10 Tips For Getting Organized In Your Office This Fall

Getting organized - Your ducks in a rowAs I was looking at a recent school supply list, I saw the word organizer. It occurred to me that this fall, my 3rd grade twins are not the only ones who should be considering some additional organization.

I have been in my new home for two years and I now have a better idea of how I work in my home office but in those two years I have only modified my space to work decently, but never fully re-vamped it to help myself become more productive.

Here are my top 10 tips for getting organized this fall:

  1. Remember that you are not trying to boil the ocean. I recently heard that phrase for the first time and was struck by the thought of how many times a person looks at a project and makes it seem so large that he or she doesn’t know where to start.  Take an hour this week and see what you can do to make yourself feel more organized. Did that make a dent or do you need to make it two hours next week to feel that you have made a difference. What ever you choose – mark it in your calendar as an important meeting that must be rescheduled immediately.
  2. Continue spending the time on organizing after you achieve your goal.

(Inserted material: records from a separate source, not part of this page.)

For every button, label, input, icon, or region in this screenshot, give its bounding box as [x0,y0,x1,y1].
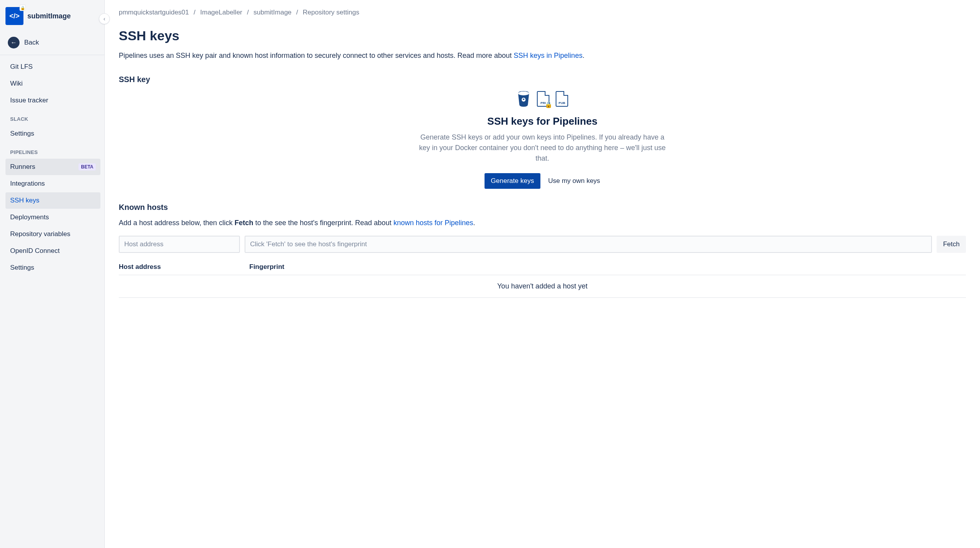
sidebar-item-label: SSH keys [10,197,39,204]
sidebar-item-label: Integrations [10,180,45,188]
sidebar-item-issue-tracker[interactable]: Issue tracker [5,92,100,109]
sidebar-item-deployments[interactable]: Deployments [5,209,100,226]
padlock-icon: 🔒 [545,101,553,108]
sidebar-item-label: Wiki [10,80,23,88]
section-label-slack: SLACK [5,109,100,125]
generate-keys-button[interactable]: Generate keys [485,173,540,189]
svg-point-2 [523,98,524,100]
breadcrumb-item[interactable]: Repository settings [303,9,359,16]
sidebar-item-git-lfs[interactable]: Git LFS [5,59,100,75]
bucket-icon [517,91,531,107]
arrow-left-icon: ← [8,37,20,48]
ssh-keys-doc-link[interactable]: SSH keys in Pipelines [514,52,583,59]
sidebar-item-wiki[interactable]: Wiki [5,75,100,92]
sidebar-item-label: Runners [10,163,35,171]
sidebar-header: </> 🔒 submitImage [5,7,100,30]
known-hosts-table-header: Host address Fingerprint [119,263,966,275]
host-address-input[interactable] [119,236,240,253]
sidebar-item-openid-connect[interactable]: OpenID Connect [5,243,100,259]
sidebar-item-label: OpenID Connect [10,247,60,255]
known-hosts-heading: Known hosts [119,203,966,212]
sidebar-item-integrations[interactable]: Integrations [5,176,100,192]
sidebar-item-repository-variables[interactable]: Repository variables [5,226,100,242]
repo-avatar: </> 🔒 [5,7,23,25]
sidebar-item-slack-settings[interactable]: Settings [5,125,100,142]
sidebar-item-pipelines-settings[interactable]: Settings [5,260,100,276]
ssh-keys-icon-row: PRI 🔒 PUB [367,91,718,107]
section-label-pipelines: PIPELINES [5,142,100,158]
repo-title: submitImage [27,12,71,20]
intro-text: Pipelines uses an SSH key pair and known… [119,50,966,61]
sidebar-item-label: Git LFS [10,63,33,71]
page-title: SSH keys [119,28,966,43]
sidebar-item-runners[interactable]: Runners BETA [5,159,100,175]
sidebar: </> 🔒 submitImage ‹ ← Back Git LFS Wiki … [0,0,105,548]
lock-icon: 🔒 [20,5,26,11]
sidebar-item-label: Issue tracker [10,97,48,104]
known-hosts-form: Fetch [119,236,966,253]
beta-badge: BETA [79,163,96,170]
known-hosts-doc-link[interactable]: known hosts for Pipelines [393,219,473,227]
chevron-left-icon: ‹ [104,16,106,22]
ssh-keys-card: PRI 🔒 PUB SSH keys for Pipelines Generat… [367,91,718,189]
column-fingerprint: Fingerprint [249,263,966,271]
sidebar-item-label: Repository variables [10,230,70,238]
svg-point-0 [518,91,529,95]
sidebar-item-ssh-keys[interactable]: SSH keys [5,192,100,209]
known-hosts-empty-state: You haven't added a host yet [119,275,966,298]
sidebar-item-label: Settings [10,130,34,138]
back-button[interactable]: ← Back [5,30,100,55]
divider [0,55,104,55]
collapse-sidebar-button[interactable]: ‹ [99,13,110,24]
sidebar-item-label: Deployments [10,213,49,221]
main-content: pmmquickstartguides01/ ImageLabeller/ su… [105,0,980,548]
fetch-button[interactable]: Fetch [937,236,966,253]
ssh-key-heading: SSH key [119,75,966,84]
breadcrumb-item[interactable]: pmmquickstartguides01 [119,9,189,16]
breadcrumb-item[interactable]: ImageLabeller [200,9,242,16]
code-icon: </> [9,12,20,20]
use-own-keys-button[interactable]: Use my own keys [548,177,600,185]
column-host-address: Host address [119,263,245,271]
breadcrumb-item[interactable]: submitImage [254,9,291,16]
back-label: Back [24,39,39,47]
fingerprint-input[interactable] [245,236,932,253]
card-title: SSH keys for Pipelines [367,115,718,127]
sidebar-item-label: Settings [10,264,34,272]
public-key-file-icon: PUB [556,91,568,107]
card-description: Generate SSH keys or add your own keys i… [417,132,667,164]
breadcrumb: pmmquickstartguides01/ ImageLabeller/ su… [119,9,966,16]
known-hosts-description: Add a host address below, then click Fet… [119,219,966,227]
sidebar-nav: Git LFS Wiki Issue tracker SLACK Setting… [5,58,100,541]
private-key-file-icon: PRI 🔒 [537,91,549,107]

After you congratulate yourself on cleaning up your office, consider the fact that maintenance of a system is the only way to keep papers out of piles in the long term. But, just like in other aspects of your life, a little slip up doesn’t mean you need to give up.  Sometimes you need to do it again and again to get yourself into the habit.
  3. Establish a “To Do” System for getting organized. I divide paperwork into priorities
    1. “To Do” (the pieces I want to go through everyday,
    2. “Soon” (which I try to look at every other week or whenever things slow a bit),
    3. “For ___(fill in the blank of the person who you often have documents for but get lost in the piles)___,”
    4. “To File (everything that doesn’t fall into one of the original categories usually can be filed away for future reference or placed in the recycling bin).

Different people use different systems but there is no one who is truly ready to be focused on getting organized who doesn’t use a system that is personalized to their needs.

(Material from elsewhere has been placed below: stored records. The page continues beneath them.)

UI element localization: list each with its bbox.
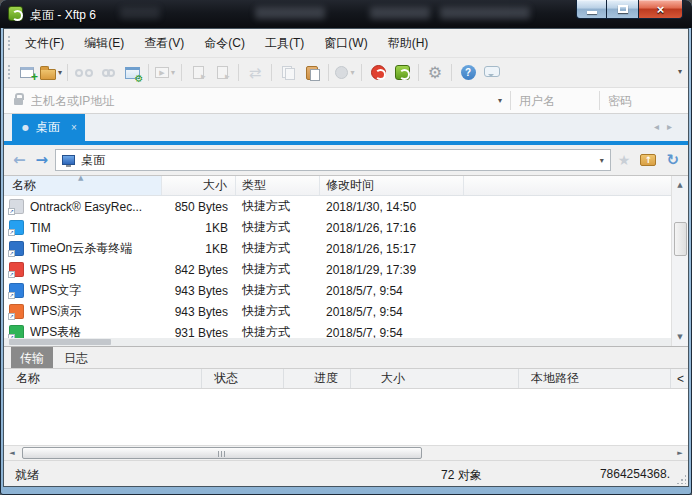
tab-log[interactable]: 日志 [55,347,97,368]
back-button[interactable]: ← [10,151,29,169]
toolbar-separator [238,64,239,81]
shortcut-arrow-icon [8,271,15,278]
maximize-button[interactable] [607,0,638,19]
vscroll-thumb[interactable] [674,222,687,256]
file-row[interactable]: WPS表格 931 Bytes 快捷方式 2018/5/7, 9:54 [4,322,688,339]
column-header-type[interactable]: 类型 [236,176,320,195]
menu-bar: 文件(F) 编辑(E) 查看(V) 命令(C) 工具(T) 窗口(W) 帮助(H… [4,29,688,57]
swap-arrows-icon: ⇄ [249,64,262,82]
transfer-column-name[interactable]: 名称 [4,369,202,388]
file-row[interactable]: Ontrack® EasyRec... 850 Bytes 快捷方式 2018/… [4,196,688,217]
menu-file[interactable]: 文件(F) [15,31,74,56]
bottom-hscrollbar[interactable]: ◄ ► [4,445,688,460]
file-shortcut-icon [9,262,24,277]
file-row[interactable]: WPS H5 842 Bytes 快捷方式 2018/1/29, 17:39 [4,259,688,280]
menubar-grip[interactable] [7,35,11,51]
password-input[interactable] [600,91,688,111]
paste-button[interactable] [300,61,324,85]
hscroll-thumb[interactable] [9,339,111,345]
transfer-column-size[interactable]: 大小 [351,369,519,388]
download-button [210,61,234,85]
file-modified: 2018/5/7, 9:54 [320,284,464,298]
file-row[interactable]: WPS演示 943 Bytes 快捷方式 2018/5/7, 9:54 [4,301,688,322]
scroll-up-icon[interactable]: ▲ [677,176,682,194]
forward-button[interactable]: → [33,151,52,169]
open-session-button[interactable]: ▾ [39,61,63,85]
scroll-right-icon[interactable]: ► [672,446,688,460]
help-icon: ? [461,65,476,80]
xftp-app-icon [8,6,23,21]
up-folder-icon[interactable]: ↑ [640,154,656,166]
refresh-icon[interactable]: ↻ [666,151,679,169]
titlebar-blur-decoration [370,7,430,19]
status-bar: 就绪 72 对象 7864254368. [4,460,688,486]
file-shortcut-icon [9,283,24,298]
session-properties-icon [125,67,140,79]
host-dropdown-icon[interactable]: ▾ [498,96,502,105]
tab-transfer[interactable]: 传输 [11,347,53,368]
session-properties-button[interactable] [120,61,144,85]
options-button[interactable]: ⚙ [423,61,447,85]
transfer-toggle-button: ⇄ [243,61,267,85]
session-tab-desktop[interactable]: ● 桌面 × [12,114,85,141]
disconnect-button [72,61,96,85]
transfer-column-status[interactable]: 状态 [202,369,284,388]
column-header-size[interactable]: 大小 [162,176,236,195]
file-size: 850 Bytes [164,200,236,214]
scroll-left-icon[interactable]: ◄ [4,446,20,460]
hscroll-thumb[interactable] [22,447,422,459]
file-size: 1KB [164,242,236,256]
chevron-down-icon: ▾ [58,68,62,77]
help-button[interactable]: ? [456,61,480,85]
menu-command[interactable]: 命令(C) [194,31,255,56]
username-input[interactable] [511,91,599,111]
sync-browsing-icon [335,66,348,79]
file-shortcut-icon [9,304,24,319]
column-header-name[interactable]: 名称 ▲ [4,176,162,195]
file-list-header: 名称 ▲ 大小 类型 修改时间 [4,176,688,196]
file-row[interactable]: WPS文字 943 Bytes 快捷方式 2018/5/7, 9:54 [4,280,688,301]
tab-close-icon[interactable]: × [71,122,77,133]
path-dropdown-icon[interactable]: ▾ [600,156,604,165]
new-xftp-window-button[interactable] [390,61,414,85]
menu-edit[interactable]: 编辑(E) [74,31,134,56]
new-session-button[interactable] [15,61,39,85]
title-bar[interactable]: 桌面 - Xftp 6 × [0,0,692,28]
tab-scroll-left-icon[interactable]: ◂ [654,121,667,132]
shortcut-arrow-icon [8,292,15,299]
menu-tools[interactable]: 工具(T) [255,31,314,56]
file-size: 1KB [164,221,236,235]
file-list-hscrollbar[interactable] [4,338,671,346]
transfer-column-progress[interactable]: 进度 [284,369,351,388]
resize-grip[interactable] [676,474,686,484]
host-input[interactable] [31,91,496,111]
transfer-column-truncated: < [671,369,688,388]
file-size: 943 Bytes [164,284,236,298]
tab-scroll-right-icon[interactable]: ▸ [667,121,680,132]
download-icon [217,66,228,79]
favorites-star-icon[interactable]: ★ [618,152,631,168]
session-tab-bar: ● 桌面 × ◂▸ [4,114,688,141]
file-type: 快捷方式 [236,240,320,257]
close-button[interactable]: × [638,0,683,19]
file-row[interactable]: TimeOn云杀毒终端 1KB 快捷方式 2018/1/26, 15:17 [4,238,688,259]
minimize-icon [587,11,597,14]
upload-icon [193,66,204,79]
scroll-down-icon[interactable]: ▼ [677,328,682,346]
launch-xshell-button[interactable] [366,61,390,85]
file-list-vscrollbar[interactable]: ▲ ▼ [671,176,688,346]
toolbar-grip[interactable] [7,64,11,81]
transfer-column-local-path[interactable]: 本地路径 [519,369,671,388]
execute-button: ▶▾ [153,61,177,85]
file-name: TIM [30,221,164,235]
menu-view[interactable]: 查看(V) [134,31,194,56]
menu-window[interactable]: 窗口(W) [314,31,377,56]
feedback-button[interactable] [480,61,504,85]
minimize-button[interactable] [576,0,607,19]
file-rows: Ontrack® EasyRec... 850 Bytes 快捷方式 2018/… [4,196,688,339]
menu-help[interactable]: 帮助(H) [378,31,439,56]
column-header-modified[interactable]: 修改时间 [320,176,464,195]
file-row[interactable]: TIM 1KB 快捷方式 2018/1/26, 17:16 [4,217,688,238]
path-combobox[interactable]: 桌面 ▾ [55,149,611,171]
toolbar-overflow-button[interactable]: ▾ [678,67,682,76]
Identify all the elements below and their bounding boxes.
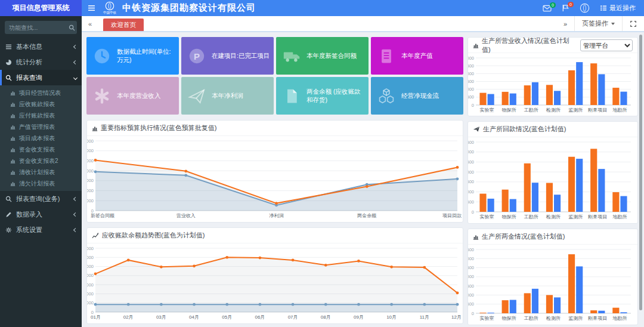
sidebar-subitem-label: 资金收支报表2 [19, 157, 58, 165]
sidebar-subitem-label: 清欠计划报表 [19, 180, 55, 188]
stat-card[interactable]: 本年度产值 [371, 37, 463, 75]
svg-text:刚果项目: 刚果项目 [588, 316, 607, 321]
sidebar-group-2[interactable]: 报表查询 [0, 70, 82, 85]
stat-card[interactable]: 两金余额 (应收账款和存货) [276, 77, 369, 115]
sidebar-subitem-label: 应付账款报表 [19, 112, 55, 120]
sidebar-subitem[interactable]: 项目成本报表 [0, 132, 82, 144]
svg-text:7000: 7000 [87, 246, 94, 251]
tab-operations-label: 页签操作 [582, 19, 608, 28]
stat-card[interactable]: 本年净利润 [181, 77, 274, 115]
stat-card[interactable]: 数据截止时间(单位: 万元) [86, 37, 179, 75]
bars-icon [5, 44, 12, 50]
svg-text:500: 500 [468, 199, 474, 205]
sidebar-subitem[interactable]: 清欠计划报表 [0, 178, 82, 189]
panel-production-payback: 生产所回款情况(蓝色计划值) 0500100015002000250030003… [467, 121, 638, 224]
svg-text:12月: 12月 [451, 314, 462, 320]
svg-text:5000: 5000 [87, 264, 94, 269]
hamburger-menu-icon[interactable] [82, 5, 101, 11]
svg-text:物探所: 物探所 [501, 214, 516, 220]
svg-text:500: 500 [468, 301, 474, 307]
bar-chart-icon [92, 125, 98, 131]
svg-text:5000: 5000 [87, 198, 94, 203]
stat-card[interactable]: 本年度新签合同额 [276, 37, 369, 75]
sidebar-subitem[interactable]: 资金收支报表 [0, 144, 82, 155]
sidebar-group-3[interactable]: 报表查询(业务) [0, 191, 82, 206]
svg-text:3000: 3000 [468, 256, 474, 261]
svg-text:3000: 3000 [468, 55, 474, 61]
sidebar-group-4[interactable]: 数据录入 [0, 206, 82, 222]
emblem-icon[interactable] [580, 3, 590, 13]
sidebar-subitem[interactable]: 应收账款报表 [0, 98, 82, 110]
chevron-left-icon [73, 44, 78, 48]
tab-bar: « 欢迎首页 » 页签操作 [82, 16, 644, 32]
stat-card-label: 本年度营业收入 [117, 92, 163, 100]
platform-select[interactable]: 管理平台 [580, 39, 633, 51]
flag-icon[interactable]: 0 [562, 4, 569, 12]
bar-chart-icon [10, 169, 16, 175]
sidebar-group-1[interactable]: 统计分析 [0, 54, 82, 70]
app-window: 项目信息管理系统 基本信息 统计分析 报表查询 项目经营情况表应收账款报表应付账… [0, 0, 644, 327]
mail-icon[interactable]: 0 [543, 5, 552, 12]
content-scrollbar[interactable] [639, 34, 643, 324]
stat-card[interactable]: 本年度营业收入 [86, 77, 179, 115]
left-column: 数据截止时间(单位: 万元) P 在建项目:已完工项目 本年度新签合同额 本年度… [86, 37, 463, 322]
scrollbar-thumb[interactable] [639, 35, 642, 310]
sidebar-group-label: 报表查询 [16, 73, 70, 82]
parking-icon: P [187, 47, 206, 65]
svg-text:刚果项目: 刚果项目 [588, 107, 607, 113]
bar-chart-icon [10, 158, 16, 164]
panel-title: 应收账款余额趋势图(蓝色为计划值) [102, 231, 205, 240]
chevron-left-icon [73, 196, 78, 200]
fullscreen-button[interactable] [622, 16, 644, 31]
bar-chart-icon [10, 90, 16, 95]
svg-text:09月: 09月 [354, 314, 364, 320]
paper-plane-icon [473, 126, 480, 132]
svg-text:02月: 02月 [123, 314, 134, 320]
svg-text:监测所: 监测所 [568, 214, 583, 220]
search-input[interactable] [5, 24, 66, 31]
chevron-down-icon [73, 75, 78, 79]
sidebar-subitem[interactable]: 项目经营情况表 [0, 87, 82, 98]
panel-title: 生产所回款情况(蓝色计划值) [483, 125, 566, 134]
flag-badge: 0 [568, 2, 574, 7]
plane-icon [187, 88, 206, 104]
tabs-scroll-left-button[interactable]: « [82, 16, 98, 31]
tabs-scroll-right-button[interactable]: » [556, 16, 574, 31]
panel-receivable-trend: 应收账款余额趋势图(蓝色为计划值) 0100020003000400050006… [86, 227, 463, 324]
stat-card[interactable]: 经营净现金流 [371, 77, 463, 115]
svg-text:05月: 05月 [222, 314, 232, 320]
clock-icon [92, 47, 112, 65]
right-column: 生产所营业收入情况(蓝色计划值) 管理平台 050010001500200025… [467, 37, 638, 322]
svg-text:检测所: 检测所 [546, 107, 561, 113]
header-actions: 0 0 最近操作 [543, 3, 644, 13]
sidebar-group-0[interactable]: 基本信息 [0, 39, 82, 54]
sidebar-subitem[interactable]: 应付账款报表 [0, 110, 82, 121]
svg-text:35000: 35000 [87, 138, 94, 144]
svg-text:营业收入: 营业收入 [177, 213, 196, 218]
search-icon [5, 75, 12, 81]
chevron-down-icon [611, 23, 615, 25]
tab-bar-controls: » 页签操作 [556, 16, 644, 31]
cubes-icon [377, 88, 396, 104]
sidebar-group-label: 数据录入 [16, 210, 70, 219]
svg-text:地勘所: 地勘所 [612, 214, 627, 220]
svg-text:净利润: 净利润 [270, 213, 284, 218]
svg-text:10月: 10月 [386, 314, 397, 320]
svg-text:1000: 1000 [468, 292, 474, 298]
chevron-left-icon [73, 60, 78, 64]
recent-operations-button[interactable]: 最近操作 [600, 4, 636, 13]
sidebar-group-label: 报表查询(业务) [16, 195, 70, 203]
svg-text:0: 0 [472, 209, 474, 215]
sidebar-subitem[interactable]: 资金收支报表2 [0, 155, 82, 166]
tab-welcome-home[interactable]: 欢迎首页 [103, 18, 144, 31]
sidebar-group-5[interactable]: 系统设置 [0, 222, 82, 237]
file-icon [282, 88, 301, 104]
tab-operations-dropdown[interactable]: 页签操作 [574, 16, 622, 31]
stat-card[interactable]: P 在建项目:已完工项目 [181, 37, 274, 75]
svg-text:15000: 15000 [87, 178, 94, 183]
search-icon[interactable] [66, 24, 77, 31]
sidebar-subitem[interactable]: 产值管理报表 [0, 121, 82, 132]
svg-text:08月: 08月 [321, 314, 331, 320]
sidebar-subitem[interactable]: 清收计划报表 [0, 166, 82, 178]
panel-title: 生产所两金情况(蓝色计划值) [482, 232, 565, 241]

  1. Recycle or shred documents on a regular basis. Hard copies of documents are becoming obsolete. Computers help you store and access documents as easily as any file room so consider what does and does not have to be kept on a regular basis. Sometimes, it can be as simple as considering whether or not you are the only person in charge of this information. For instance, if you are a committee member, do you need to keep copies of the agendas from each meeting?  Probably not. If someone needs a copy of something they will go to the committee chair not an individual member for the official record. If you are keeping it for your own reference, consider what is useful and what is extraneous and how the useful pieces should be stored.
  2. Don’t go out to buy new storage items until you know exactly how you will use them. It is easy to get seduced by the clean pictures in a catalog or online site but that doesn’t mean you will use any of it in your office. Use old folders to start your systems and then count how many fun colored packs you need. Sit at your desk each day and determine whether you would prefer to lay your folders down on the desk, see them vertical in an open holder or hidden away in a file drawer. Each person’s way of getting organized looks different.
  3. Consider your time in the same way you consider your paperwork. If you know you often get an hour of “unexpected” phone calls each day – plan for that as much as you can. Perhaps it is as simple as allowing for four 15-minute breaks throughout the day that can be used for what ever comes up.
  4. Create a calendar system that works for you. Does your smart phone work as a reminder for you or do you need to look at a spiral bound calendar? Do you respond to your own notes on dry-erase wall calendar or do you constantly look at the exotic bird calendar from the bookstore? You may have to try out a few different systems to see what works, but if two weeks go by and you have missed a meeting – try a different method of reminding yourself.
  5. This is one you might not like, but avoid taking personal calls on business hours. Yes, we all need to blow off a bit of steam, but an hour call to a sister or friend can easily suck up an hour of time that will leave you behind schedule and feeling frantic and disorganized.
  6. Take Control. No matter which system you use, remember that you are in charge, not the paperwork, phone calls, or general clutter.  You have to choose to make yourself more organized. If hiring a professional organizer will help you through the process, go ahead but he/she is not going to be able to go through the paper on your desk. You are still going to have to look at it and decide what to do with it. So set the time and just do it.
  7. Remember the pay off. Feeling organized will save you time and make you happier. And is there really a better pay off than that?